Further still, many of those who produced “art” in prison would not consider their products art or themselves artists. What does it mean then, for us to categorize them as artists and their work as art? As we explored these questions, we drew parallels from our experiences working with prison literature where the same debate carries on.
Collective Efforts, Abolition, and Reconciliation
Widening the scope of how we defined “prison art” allowed us to conceptualize an exhibition that through its width and breadth explored the impact of prisons not just on individuals, but also on countries and communities across the MENA region. By zooming out, we attempt to show that carcerality is not an entirely unique experience that differs much depending on the country or regime. This was in an attempt to encourage drawing parallels in the experience of survivors across the region rather than hesitating, for example, to compare the Syrian regime’s prisons with those of the Israeli occupation.
Through the comparisons, we are able to highlight the intentionality of carceral systems and bridge the gap between and across activist spaces in the region. The wider breadth allows us to resist notions of individualism in carcerality and instead expand the conversation to include prison-impacted communities as well.

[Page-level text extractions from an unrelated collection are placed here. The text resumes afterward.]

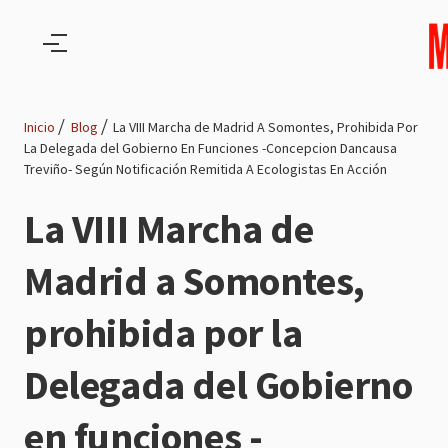
Pasar al contenido principal
Inicio
Blog
La VIII Marcha de Madrid A Somontes, Prohibida Por
La Delegada del Gobierno En Funciones -Concepcion Dancausa
Ruta
Treviño- Según Notificación Remitida A Ecologistas En Acción
de
La VIII Marcha de
navegación
Madrid a Somontes,
prohibida por la
Delegada del Gobierno
en funciones -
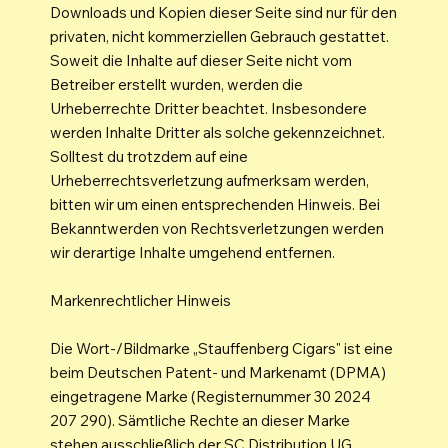
Downloads und Kopien dieser Seite sind nur für den
privaten, nicht kommerziellen Gebrauch gestattet.
Soweit die Inhalte auf dieser Seite nicht vom
Betreiber erstellt wurden, werden die
Urheberrechte Dritter beachtet. Insbesondere
werden Inhalte Dritter als solche gekennzeichnet.
Solltest du trotzdem auf eine
Urheberrechtsverletzung aufmerksam werden,
bitten wir um einen entsprechenden Hinweis. Bei
Bekanntwerden von Rechtsverletzungen werden
wir derartige Inhalte umgehend entfernen.
Markenrechtlicher Hinweis
Die Wort-/Bildmarke „Stauffenberg Cigars" ist eine
beim Deutschen Patent- und Markenamt (DPMA)
eingetragene Marke (Registernummer 30 2024
207 290). Sämtliche Rechte an dieser Marke
stehen ausschließlich der SC Distribution UG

This art exhibition attempts to both address the how and the why behind harm on both an individual and societal level. As Kaba writes, the criminal punishment system depends on a “facile view of good and evil based on the victim-perpetrator binary.” Interrogating how an individual and a society perpetrate this kind of violence also informs how individuals and society move on after experiencing and perpetrating violence. This understanding pulls from reconciliatory frameworks that recognize that abolition occurs on a communal level, as well as an individual one.
As we engage with and curate the art we recognize that there are distinct political, governing, generational, social and cultural structures across the region that informed the inception of certain pieces and their intended perception. We hope to stay true to these conditions and communities while resisting the othering, and oftentimes orientalizing, gaze by rooting our understanding in a universal abolitionist framework. To do this we attempt to show that the barbarity of the carceral systems found across the region are in fact a barbarity and a form of savagery consistent with all carceral systems.
Looking Ahead
Our hope in curating this exhibit is to further artists' original goals — healing the wounds caused by the violence of prison, documenting their experiences, and expressing through art what may be impossible to express through words. In the words of Gilmore, we hope to show through this exhibit that “where life is precious, life is precious;” even in the darkest, bleakest cells of society. Here, the creation of art is a representation of one’s life, under unimaginable conditions.
Where language fails to capture the enormity of harm, so too does silence. It is through art that we attempt to convey these experiences, in all their layers and complexities.